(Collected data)
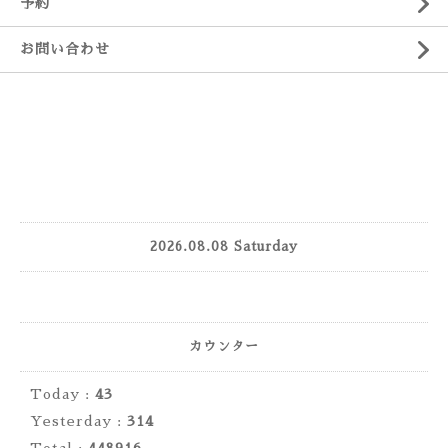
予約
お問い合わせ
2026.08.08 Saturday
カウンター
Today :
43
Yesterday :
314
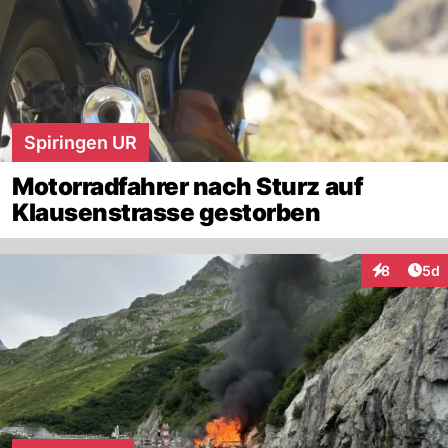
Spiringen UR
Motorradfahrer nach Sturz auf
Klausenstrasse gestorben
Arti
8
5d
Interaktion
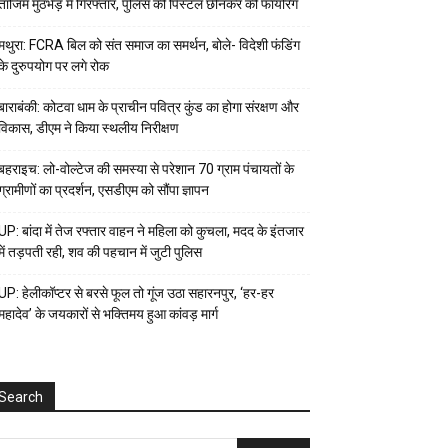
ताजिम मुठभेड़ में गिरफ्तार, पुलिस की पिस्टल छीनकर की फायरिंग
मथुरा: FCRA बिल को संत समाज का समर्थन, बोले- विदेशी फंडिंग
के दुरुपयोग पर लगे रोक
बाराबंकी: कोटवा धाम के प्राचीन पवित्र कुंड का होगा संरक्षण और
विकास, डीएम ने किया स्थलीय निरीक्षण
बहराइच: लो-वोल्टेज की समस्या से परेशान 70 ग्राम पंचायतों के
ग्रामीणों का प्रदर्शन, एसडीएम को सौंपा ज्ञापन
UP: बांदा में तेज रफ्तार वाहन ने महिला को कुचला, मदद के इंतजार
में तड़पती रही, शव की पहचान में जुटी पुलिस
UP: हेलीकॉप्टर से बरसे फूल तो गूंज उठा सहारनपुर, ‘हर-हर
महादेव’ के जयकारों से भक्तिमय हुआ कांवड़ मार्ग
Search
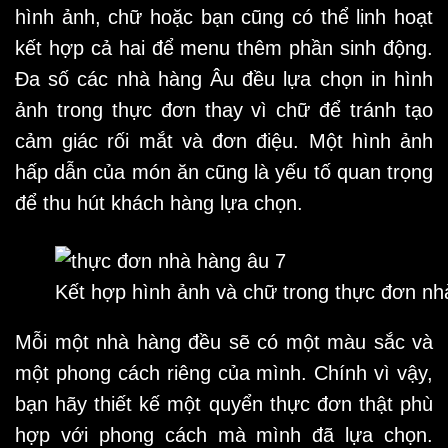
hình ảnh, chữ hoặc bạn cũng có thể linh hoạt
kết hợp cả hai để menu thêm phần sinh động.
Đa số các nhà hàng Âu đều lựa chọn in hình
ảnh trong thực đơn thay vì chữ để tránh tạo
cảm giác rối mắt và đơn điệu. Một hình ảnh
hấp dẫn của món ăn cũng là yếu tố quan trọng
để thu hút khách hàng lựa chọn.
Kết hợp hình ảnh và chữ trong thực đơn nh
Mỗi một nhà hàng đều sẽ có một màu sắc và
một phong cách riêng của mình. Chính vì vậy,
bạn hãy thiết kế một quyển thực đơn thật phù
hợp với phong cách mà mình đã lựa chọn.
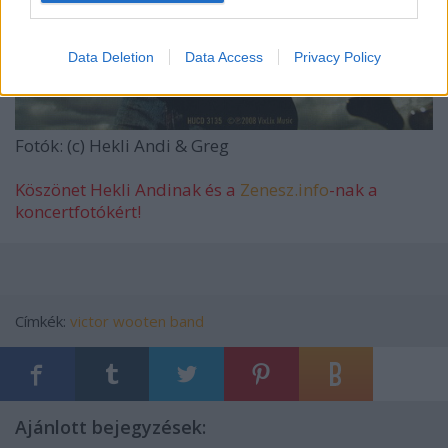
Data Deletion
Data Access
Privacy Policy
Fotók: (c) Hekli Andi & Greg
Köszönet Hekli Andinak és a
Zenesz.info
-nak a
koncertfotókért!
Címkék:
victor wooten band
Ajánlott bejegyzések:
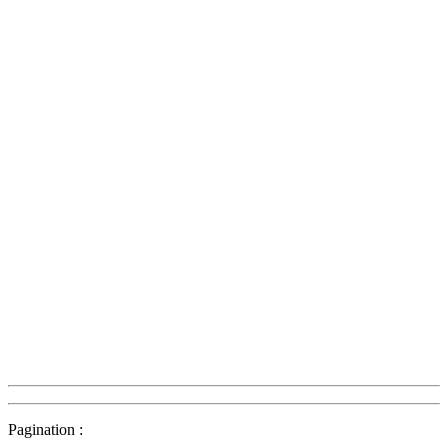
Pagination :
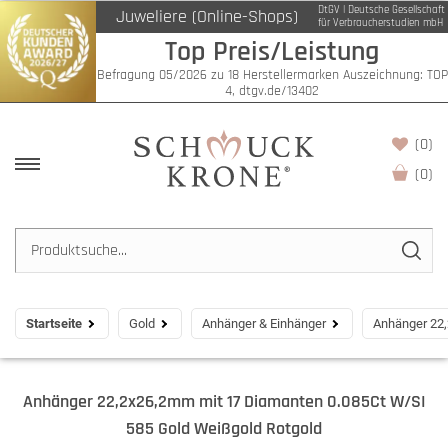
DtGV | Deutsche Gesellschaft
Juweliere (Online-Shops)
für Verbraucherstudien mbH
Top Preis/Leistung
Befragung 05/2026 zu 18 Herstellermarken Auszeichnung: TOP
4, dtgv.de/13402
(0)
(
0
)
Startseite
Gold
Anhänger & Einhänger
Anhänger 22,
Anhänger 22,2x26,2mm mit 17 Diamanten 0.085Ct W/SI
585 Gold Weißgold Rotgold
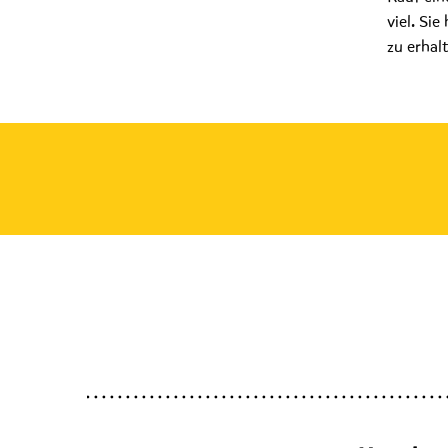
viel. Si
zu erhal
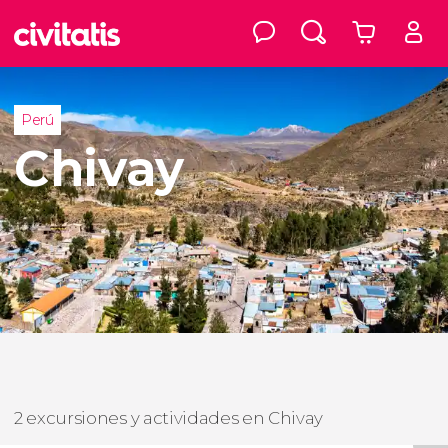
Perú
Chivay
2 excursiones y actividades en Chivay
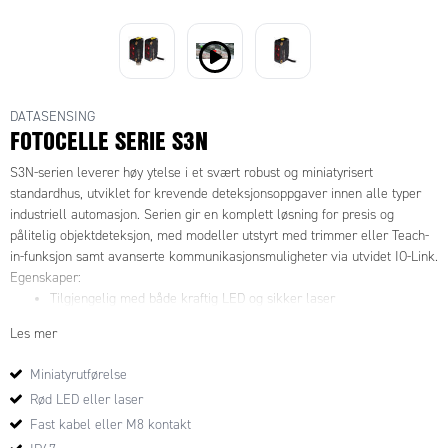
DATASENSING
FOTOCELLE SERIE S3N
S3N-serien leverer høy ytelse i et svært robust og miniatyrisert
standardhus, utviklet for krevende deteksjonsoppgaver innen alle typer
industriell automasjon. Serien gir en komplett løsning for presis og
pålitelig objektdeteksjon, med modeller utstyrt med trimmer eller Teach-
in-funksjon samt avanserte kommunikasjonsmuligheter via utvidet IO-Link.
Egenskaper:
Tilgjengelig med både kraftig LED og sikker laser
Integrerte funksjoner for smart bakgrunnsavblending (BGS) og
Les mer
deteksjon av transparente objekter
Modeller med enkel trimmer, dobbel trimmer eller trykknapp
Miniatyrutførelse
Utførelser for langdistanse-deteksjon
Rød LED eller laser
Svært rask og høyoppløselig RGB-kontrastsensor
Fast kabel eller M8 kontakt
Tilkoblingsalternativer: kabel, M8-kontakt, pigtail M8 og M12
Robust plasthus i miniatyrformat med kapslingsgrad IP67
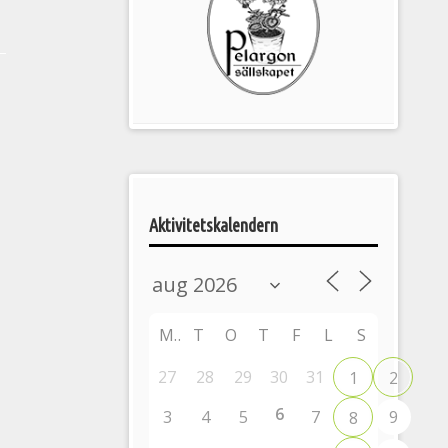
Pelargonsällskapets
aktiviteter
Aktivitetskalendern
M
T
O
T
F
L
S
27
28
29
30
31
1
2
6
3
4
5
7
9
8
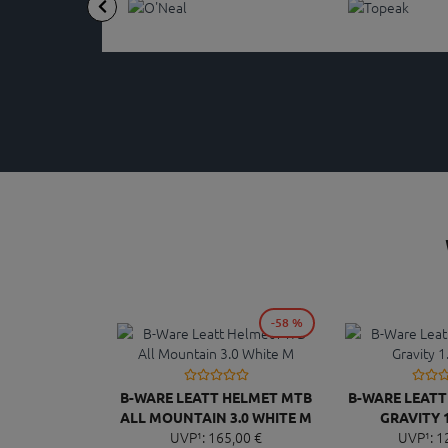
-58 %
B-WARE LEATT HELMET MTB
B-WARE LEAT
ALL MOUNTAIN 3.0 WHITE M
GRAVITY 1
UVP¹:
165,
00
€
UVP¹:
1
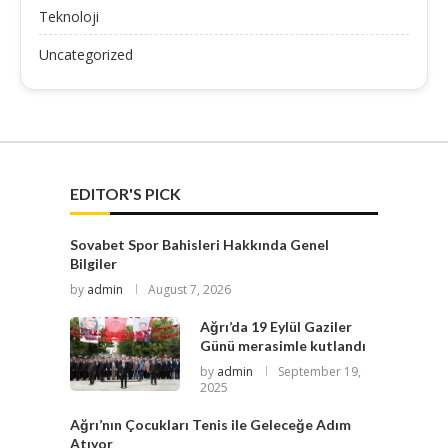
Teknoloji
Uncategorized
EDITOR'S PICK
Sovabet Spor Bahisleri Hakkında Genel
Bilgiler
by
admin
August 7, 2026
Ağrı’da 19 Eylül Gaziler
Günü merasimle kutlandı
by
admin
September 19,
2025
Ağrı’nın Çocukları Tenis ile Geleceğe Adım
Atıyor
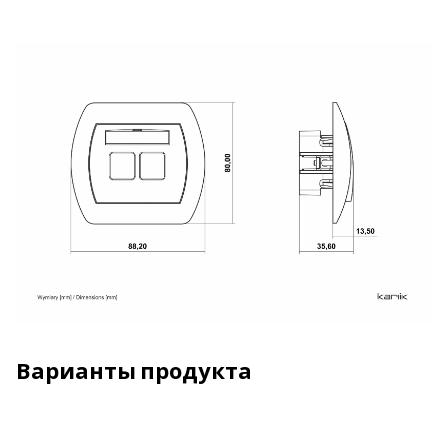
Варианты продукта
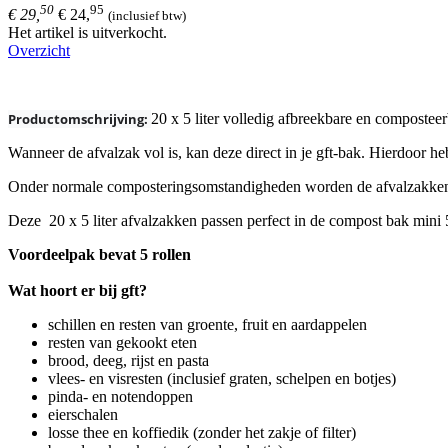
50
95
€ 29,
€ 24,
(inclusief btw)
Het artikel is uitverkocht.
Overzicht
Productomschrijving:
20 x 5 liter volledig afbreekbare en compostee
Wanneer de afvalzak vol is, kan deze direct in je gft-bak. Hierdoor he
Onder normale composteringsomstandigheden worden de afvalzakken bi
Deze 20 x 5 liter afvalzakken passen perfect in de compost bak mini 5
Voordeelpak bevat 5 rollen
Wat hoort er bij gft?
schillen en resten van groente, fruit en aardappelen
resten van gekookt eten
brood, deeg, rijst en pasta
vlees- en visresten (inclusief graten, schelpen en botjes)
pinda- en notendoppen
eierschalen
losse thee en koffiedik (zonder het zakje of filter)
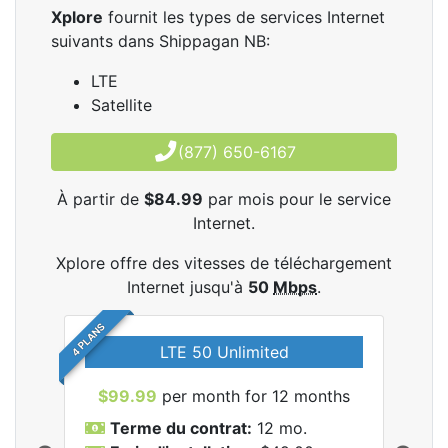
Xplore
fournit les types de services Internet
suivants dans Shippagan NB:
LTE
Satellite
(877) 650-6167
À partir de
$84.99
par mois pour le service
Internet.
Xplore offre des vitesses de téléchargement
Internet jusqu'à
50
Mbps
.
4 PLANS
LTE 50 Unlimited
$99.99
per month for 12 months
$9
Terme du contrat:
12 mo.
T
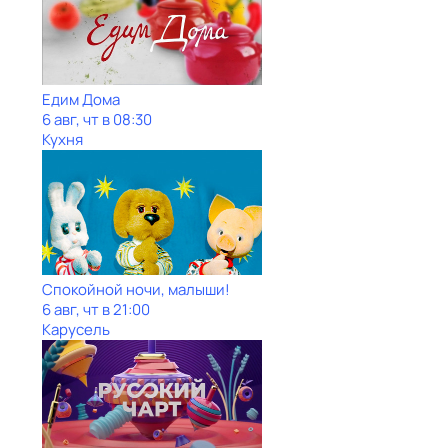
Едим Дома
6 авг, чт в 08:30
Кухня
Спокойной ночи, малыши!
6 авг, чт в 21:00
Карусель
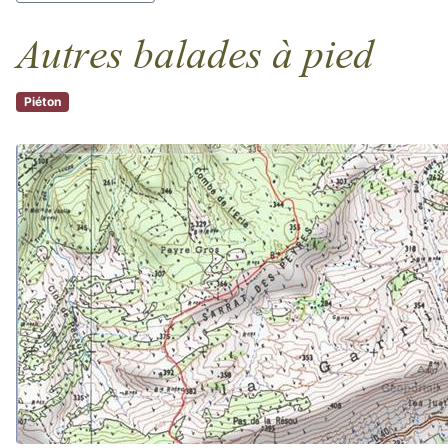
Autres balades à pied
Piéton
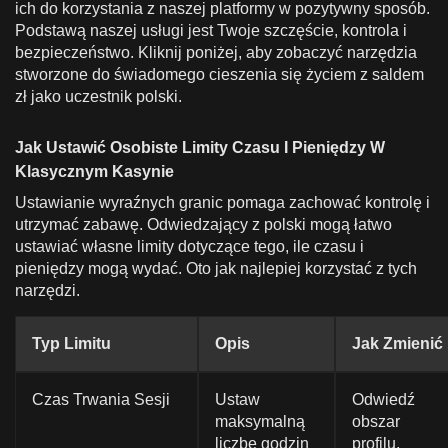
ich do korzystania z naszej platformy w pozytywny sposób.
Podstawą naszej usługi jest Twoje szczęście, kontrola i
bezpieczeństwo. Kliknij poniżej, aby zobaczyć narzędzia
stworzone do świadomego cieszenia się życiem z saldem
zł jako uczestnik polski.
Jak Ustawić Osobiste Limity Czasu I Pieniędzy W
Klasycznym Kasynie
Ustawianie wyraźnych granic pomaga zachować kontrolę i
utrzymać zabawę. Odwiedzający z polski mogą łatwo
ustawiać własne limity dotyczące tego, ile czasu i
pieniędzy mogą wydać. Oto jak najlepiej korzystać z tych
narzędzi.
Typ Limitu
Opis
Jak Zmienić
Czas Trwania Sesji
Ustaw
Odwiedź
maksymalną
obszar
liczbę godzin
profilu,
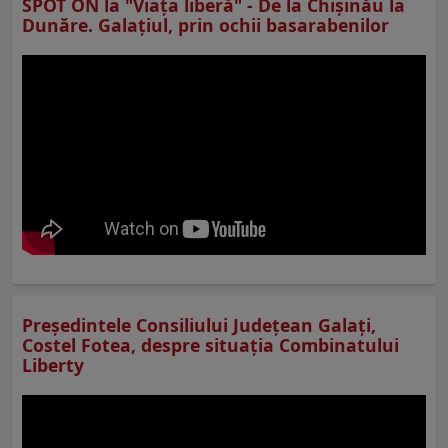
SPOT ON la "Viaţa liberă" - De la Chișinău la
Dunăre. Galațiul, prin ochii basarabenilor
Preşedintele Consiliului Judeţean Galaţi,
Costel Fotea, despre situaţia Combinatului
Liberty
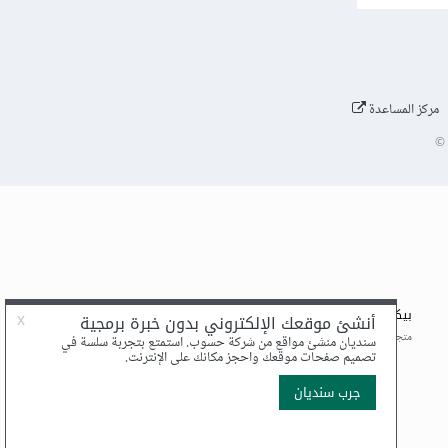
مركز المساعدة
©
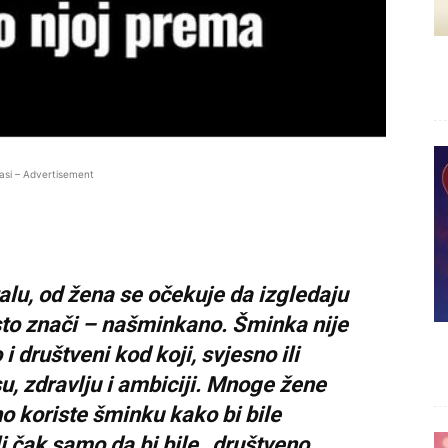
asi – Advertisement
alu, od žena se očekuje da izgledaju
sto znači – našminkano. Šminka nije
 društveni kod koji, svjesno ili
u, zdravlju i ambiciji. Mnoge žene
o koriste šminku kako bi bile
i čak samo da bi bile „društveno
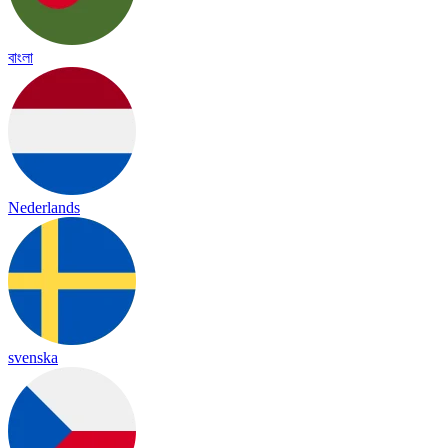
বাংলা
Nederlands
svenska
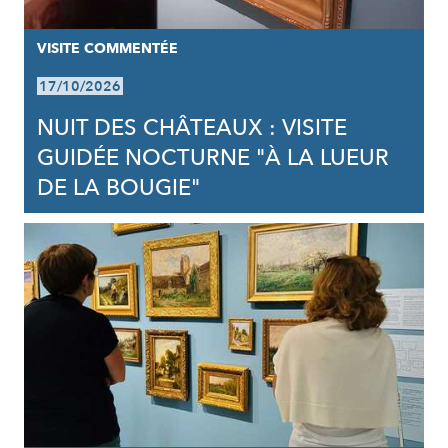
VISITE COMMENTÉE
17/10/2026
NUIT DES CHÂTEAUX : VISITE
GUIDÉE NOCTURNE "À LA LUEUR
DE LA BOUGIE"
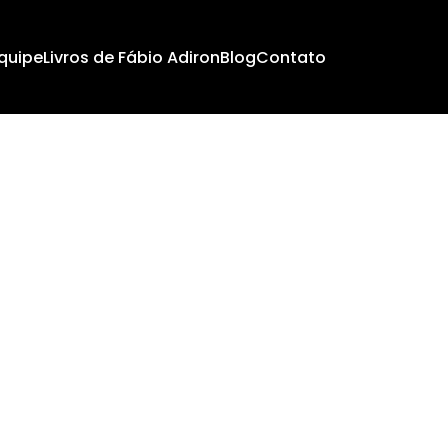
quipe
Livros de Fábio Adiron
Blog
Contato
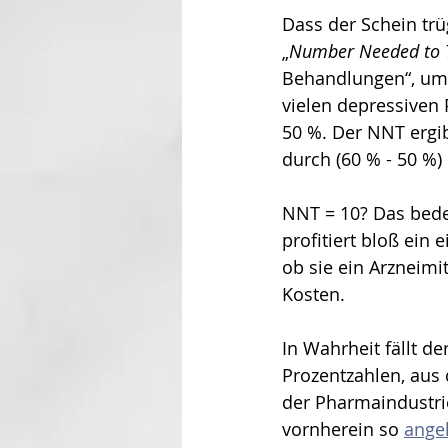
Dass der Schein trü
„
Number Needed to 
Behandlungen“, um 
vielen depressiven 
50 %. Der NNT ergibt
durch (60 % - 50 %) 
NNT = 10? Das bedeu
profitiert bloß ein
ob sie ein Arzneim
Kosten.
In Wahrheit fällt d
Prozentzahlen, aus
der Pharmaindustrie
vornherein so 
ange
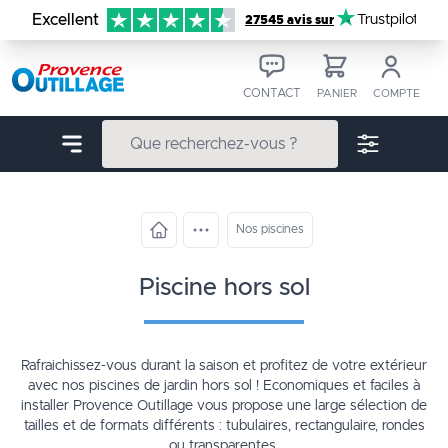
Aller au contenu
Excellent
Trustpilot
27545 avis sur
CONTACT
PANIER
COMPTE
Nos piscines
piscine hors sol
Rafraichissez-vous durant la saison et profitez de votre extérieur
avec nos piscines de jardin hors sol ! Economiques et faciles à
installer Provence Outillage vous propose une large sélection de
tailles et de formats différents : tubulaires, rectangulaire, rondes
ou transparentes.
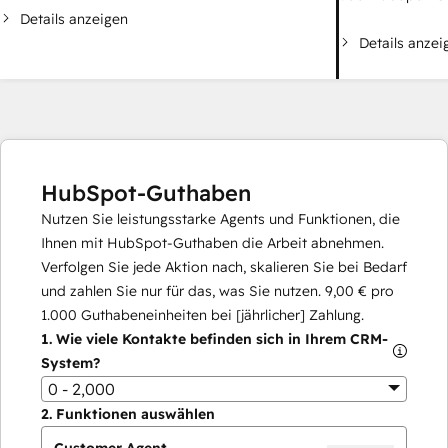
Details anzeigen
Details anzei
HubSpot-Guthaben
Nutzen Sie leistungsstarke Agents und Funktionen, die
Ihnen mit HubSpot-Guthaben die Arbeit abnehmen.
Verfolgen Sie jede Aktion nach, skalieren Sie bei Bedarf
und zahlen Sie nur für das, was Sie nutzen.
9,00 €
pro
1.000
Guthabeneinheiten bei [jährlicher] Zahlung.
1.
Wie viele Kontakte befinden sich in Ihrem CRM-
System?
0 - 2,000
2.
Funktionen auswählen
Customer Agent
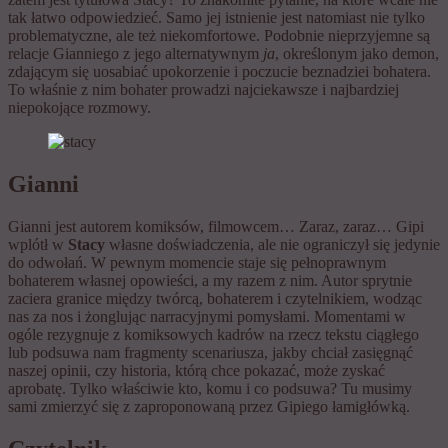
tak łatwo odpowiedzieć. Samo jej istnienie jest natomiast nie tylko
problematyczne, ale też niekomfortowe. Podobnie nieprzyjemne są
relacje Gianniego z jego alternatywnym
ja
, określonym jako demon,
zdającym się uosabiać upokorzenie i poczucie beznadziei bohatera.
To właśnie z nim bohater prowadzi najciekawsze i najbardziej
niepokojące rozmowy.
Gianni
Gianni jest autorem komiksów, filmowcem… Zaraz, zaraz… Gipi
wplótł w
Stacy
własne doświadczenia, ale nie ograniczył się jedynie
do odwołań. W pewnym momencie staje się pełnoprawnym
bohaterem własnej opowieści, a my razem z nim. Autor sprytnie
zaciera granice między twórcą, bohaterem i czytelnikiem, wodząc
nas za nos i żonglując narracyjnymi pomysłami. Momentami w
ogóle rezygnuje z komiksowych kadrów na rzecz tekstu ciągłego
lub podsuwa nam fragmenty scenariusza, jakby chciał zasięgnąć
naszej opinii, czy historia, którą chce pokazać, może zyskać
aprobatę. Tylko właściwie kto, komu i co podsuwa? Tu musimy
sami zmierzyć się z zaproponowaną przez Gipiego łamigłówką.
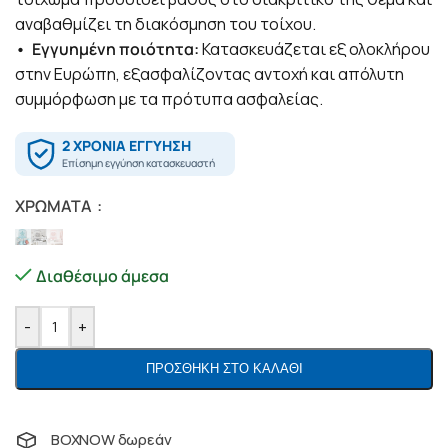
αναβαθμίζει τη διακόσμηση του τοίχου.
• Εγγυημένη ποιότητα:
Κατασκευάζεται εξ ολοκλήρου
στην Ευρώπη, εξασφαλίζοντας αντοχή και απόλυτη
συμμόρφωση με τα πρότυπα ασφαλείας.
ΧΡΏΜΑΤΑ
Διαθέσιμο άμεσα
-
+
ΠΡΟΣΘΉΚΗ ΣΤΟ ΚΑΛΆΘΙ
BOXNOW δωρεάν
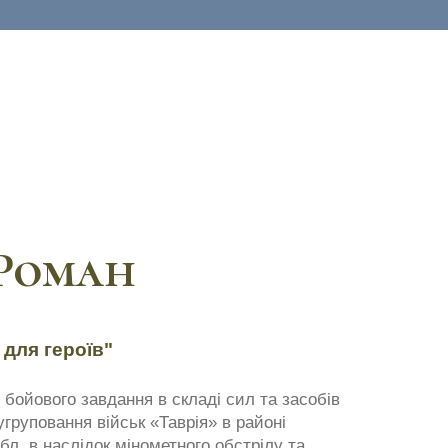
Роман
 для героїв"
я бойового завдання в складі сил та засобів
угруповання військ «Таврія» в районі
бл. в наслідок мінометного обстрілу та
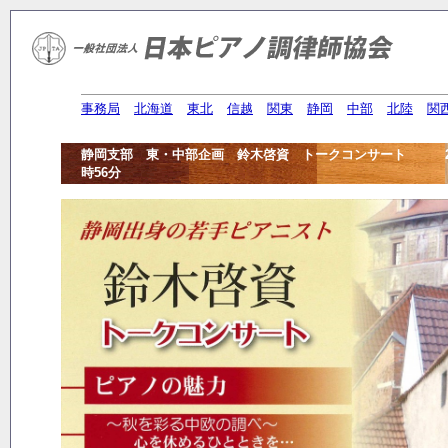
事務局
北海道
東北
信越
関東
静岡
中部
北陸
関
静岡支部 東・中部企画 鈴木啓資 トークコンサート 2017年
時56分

- [The task]:
Begin with the line containing "συμμόρφωση με τα πρότυπα ασφαλείας.", stop at the last line of the records above, and copy every line in between exactly, both ends included, with no pictures.

- [Result of the exercise]:
συμμόρφωση με τα πρότυπα ασφαλείας.
ΧΡΏΜΑΤΑ
Διαθέσιμο άμεσα
-
+
ΠΡΟΣΘΉΚΗ ΣΤΟ ΚΑΛΆΘΙ
BOXNOW δωρεάν
Роман
 для героїв"
я бойового завдання в складі сил та засобів
угруповання військ «Таврія» в районі
бл. в наслідок мінометного обстрілу та
事務局
北海道
東北
信越
関東
静岡
中部
北陸
関
静岡支部 東・中部企画 鈴木啓資 トークコンサート 2017年
時56分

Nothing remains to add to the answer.